In the past there have been many conferences discussing the issues surrounding women or ethnic minorities in computing. But one horribly under-represented minority has been crazily left out — men! Men are now the neglected minority, and risk being left behind, downtrodden and ignored — especially in computing, where their status is especially vulnerable. To this end, we’re organising the inaugural men in computing conference (MCC), where men can come together and discuss men’s issues, and stop being ashamed of being men.
There has been a recent movement to try to ensure diversity in the composition of speakers at conferences. We at the MCC firmly reject this tokenistic nonsense, which is clearly promoting poor speakers (if they were that good, they’d already be speaking — right?) and is now severely limiting the opportunity for men to speak at conferences. We will choose our speakers purely on merit: only the best talks, regardless of gender. Just apply here, with your name and photo attached.
Women will not be absent from the conference: we will ensure that there is at least one woman in the audience at the MCC, so that we can all point afterwards and say “see, women weren’t excluded”. We will also make sure the woman will agree that all this pro-women stuff is a load of nonsense, so you can also say afterwards “well, there was a woman at the conference who disagreed with what you’re saying, so there!”.
We’ll also hold a session on statistics. Learn the binomial significance test — we’ll explain how, if we assume a 95%-male field, you can have conferences with up to 58.4 men and no women without producing a statistically significant oddity. Don’t forget: no-one can argue with statistics, because statistics are plain objective TRUTH.
We hope you can all attend! Of course, everyone is welcome at the conference, not just men. We are sure it will be a pleasant and welcoming experience for women, too, on the basis that we’re not doing anything too horrifically overt to make it male-only. And don’t forget — next spring, we’ll be following up with a whites in computing conference along the same lines!
This advert was inspired by the comments on this thread. Just to be clear: I’m not attacking women-in-computing conferences here, it’s nothing to do with having conferences for actual minorities.
Rather, I’m bored of all the comments such as “I’m a white male. I suppose it’s wrong for me to speak at any conference from this point on?” or “Our society is getting to a point where being a majority is actually frowned upon” (as if somehow white males are now suppressed or disadvantaged in computing), or the arguments such as “In other words, it’s still reasonable to dismiss the all white and male lineup as a statistical fluke and not the result of bias”, or that lack of diversity is fine “BECAUSE MATH”.
Diversity is tricky — nobody has the perfect answer, or even knows what’s achievable — but there’s far too much defensiveness and negativity when people try to move things forward. Every individual defensive commenter seems convinced that they are not part of the problem, that they are just offering a reasoned critique. En masse, they form a stubborn and irritating roadblock. Here’s my tongue-in-cheek analogy for you: white males are like Bill Gates — they rose up in computing through a mixture of hard work, fortune, skill, and some measure of shutting out their competition, but now it’s time to move to the philanthropic stage and look to support others, even if it were to cost them.

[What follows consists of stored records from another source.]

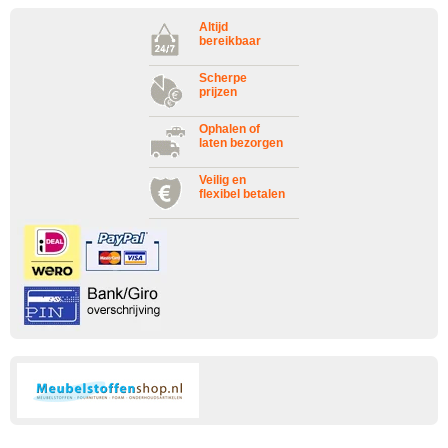
Altijd
bereikbaar
Scherpe
prijzen
Ophalen of
laten bezorgen
Veilig en
flexibel betalen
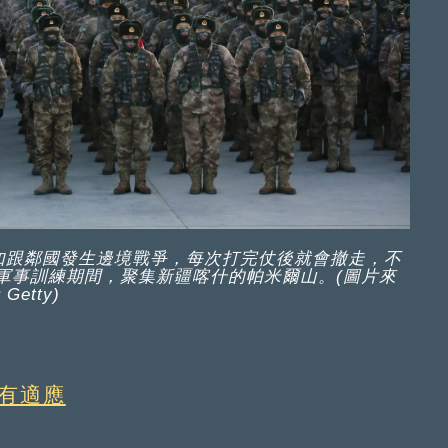
如跟鄰國發生邊境戰爭，每次打完仗後就會撤走，不
軍事訓練期間，聚集新疆喀什的帕米爾山。(圖片來
Getty)
只有適應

So here’s my two unsolicited tips. One: next time you respond to a post about sexism or diversity, divorce the argument from yourself and your circumstance. Think: am I being unnecessarily defensive — am I defending myself against a threat that doesn’t actually exist, or isn’t related to me, and am I killing off discussion on this issue? Two: try imagining that giving opportunity to one person does not remove it from another. Because I think it’s true — we can all work together to increase diversity in computing without kicking out all the white males. It’s a growth area; there should be room for everyone.